Dataset entries below:

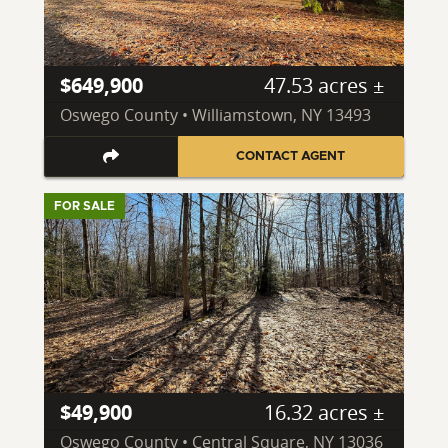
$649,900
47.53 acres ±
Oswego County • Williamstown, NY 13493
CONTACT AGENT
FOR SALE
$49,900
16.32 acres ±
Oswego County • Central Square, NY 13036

End of Dataset entries.
Dataset entries below:

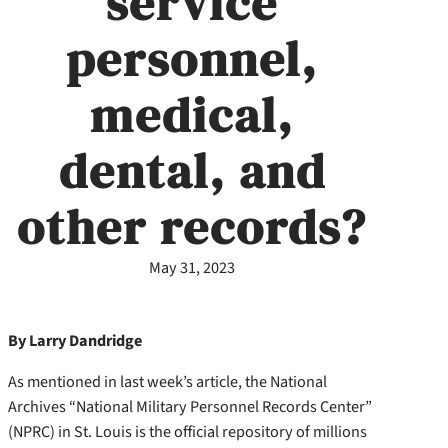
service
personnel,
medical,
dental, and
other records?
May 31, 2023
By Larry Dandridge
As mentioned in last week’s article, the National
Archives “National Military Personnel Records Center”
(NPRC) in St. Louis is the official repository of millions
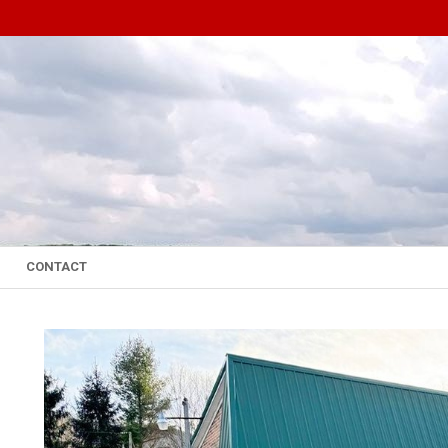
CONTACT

End of Dataset entries.
Dataset entries below:

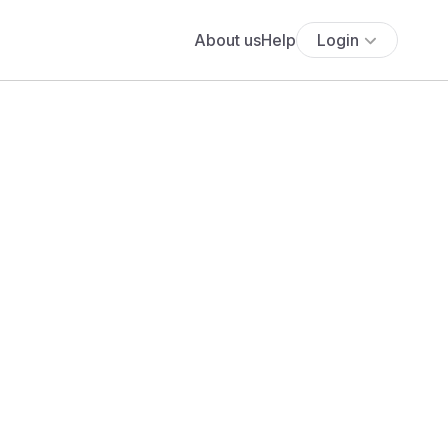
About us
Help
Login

End of Dataset entries.

Work instructions: Give back exactly the lines above, from the line containing "16.32 acres ±" through the line containing "Oswego County • Central Square, NY 13036", with both end lines and nothing more.

Task solution:
16.32 acres ±
Oswego County • Central Square, NY 13036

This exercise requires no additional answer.